I am a happy-go-lucky and enthusiastically chatty person who never says no to an extra-foamed cup of coffee. If you are on a lookout for a mountain-travelling and food-hogging buddy, you’ve earned yourself my company.
Composing borderline-grim poems on Marine Drive, experimenting with mushrooms in my kitchen, and pretending to be a singer in my lonesome are some of my favourite activities.
Prior to pursuing my PGP at the Indian School of Business, I worked as a Project Manager and a CSR Consultant. Graduating in Electrical and Electronics Engineering from BITS Pilani, I’d developed a sharp analytical acumen and an eye for granularity, skills that proved indispensable to my work.
Scaling PAN-India IT projects that improved retail efficiencies and driving grass-level impact through shared-value initiatives stimulated my drive to evolve into a strategist. I dreamt of designing sustainable strategies and conceptualizing impactful projects, dreams that could be materialized through an MBA program.
A natural bottom-up thinker, I faced no issues in untangling ground-level implementation challenges.
However, the realization that a skilled strategist must also be adept at a top-down view of things sensitized me on the reliance of my plans on a well-crafted MBA program.
I wanted to pursue a top MBA from India with an experienced cohort base. I also preferred a one-year program over a two-year one.
ISB, having ticked all the boxes, was a natural first choice. In fact, ISB was also my only choice as I had not applied to any other B-school.
While diversifying your options and applying to more than one school is the most pragmatic choice, I was confident that ISB was the place where I wanted to be.
My interaction with several ISB alumni made it quite clear that the school, with its world-renowned resident and visiting faculty base and noteworthy tie-ups with some of the best B-schools all over the world, was probably the only Indian B-school that had such a strong global brand and outlook.

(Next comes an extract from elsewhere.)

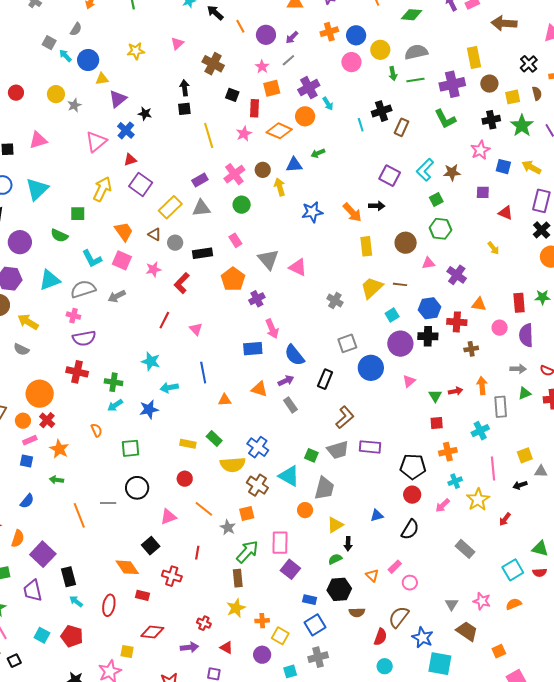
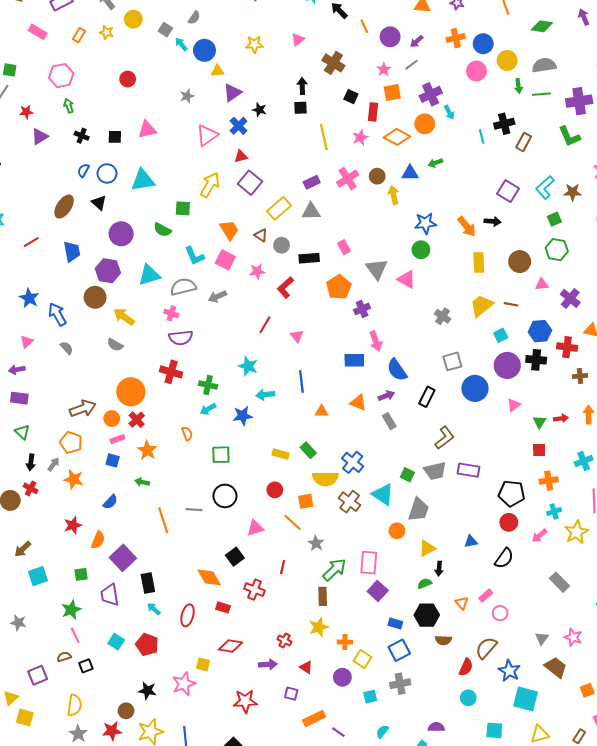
yellow circle: (56, 94) -> (133, 19), moved
cyan triangle: (37, 189) -> (143, 180), turned 30
green circle: (242, 205) -> (421, 250), moved
orange square: (247, 514) -> (306, 501), moved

The fact that ISB was my only target school motivated me to work harder. The first step, of course, was taking the GMAT. When I started my GMAT prep, I could sense no rhyme or reason to arriving at the correct answers, especially in the verbal section.

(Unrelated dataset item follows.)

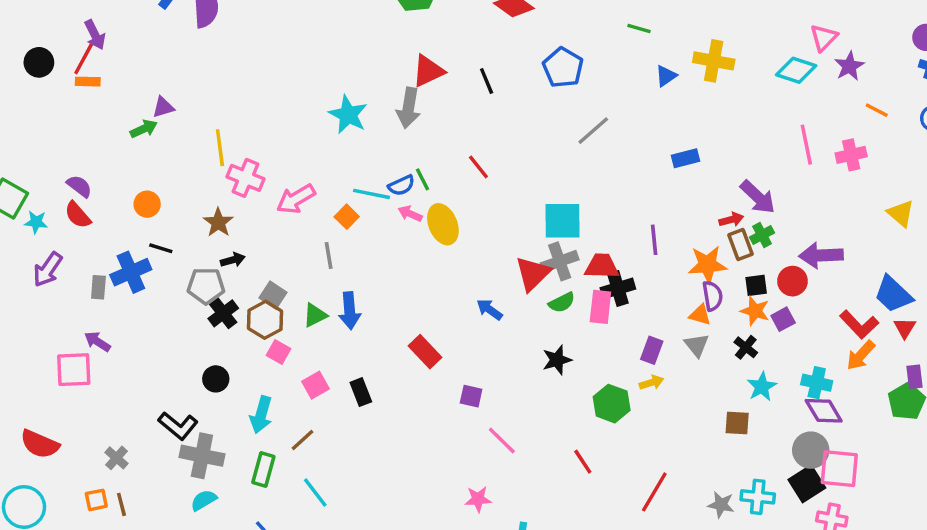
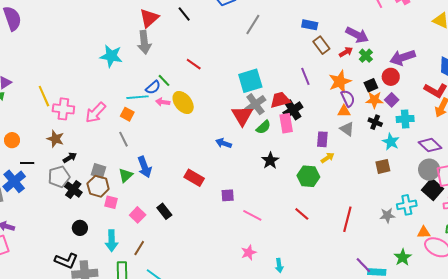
blue rectangle: (686, 158) -> (310, 25), turned 42
brown rectangle: (740, 244) -> (321, 45), moved
cyan cross: (817, 383) -> (405, 119), moved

However, once I adhered to a self-made structured program to understand the underlying concepts, I became convinced that GMAT was the most logical exam I’d ever encountered.
Learning through solving questions rather than just focusing on theories and spending more time to understand why three of the four answer choices were incorrect were my prep mantras.
With nearly three months of disciplined preparation, I was able to score a 760 in my first attempt. However, with two self-introspecting essays left to complete my ISB application, I still had a long path to tread.
I reached out to several ISB alumni to seek their guidance on penning down my thoughts and was surprised to discover how bonded and welcoming was the ISB network. Till this date, my impression of ISB’s network remains unaltered.
ISB’s 10,000 strong alumni base is easily one of the most enviable B-school networks all over the globe. I could sense the renowned camaraderie among ISBians even during my interview when my panel of three interviewers, all from different ISB batches and industries, shared the same contagious passion for their alma mater.
My interview, which lasted for 45 mins, was centered more on my work experience and achievements than on my academics, something that I find highly relevant for any MBA aspirant.
In fact, I was surprised to know that the interviewers had no idea about my GMAT score, a fact that underscores the selection process’ holistic and comprehensive outlook rather than a unilateral focus on a candidate’s academic prowess.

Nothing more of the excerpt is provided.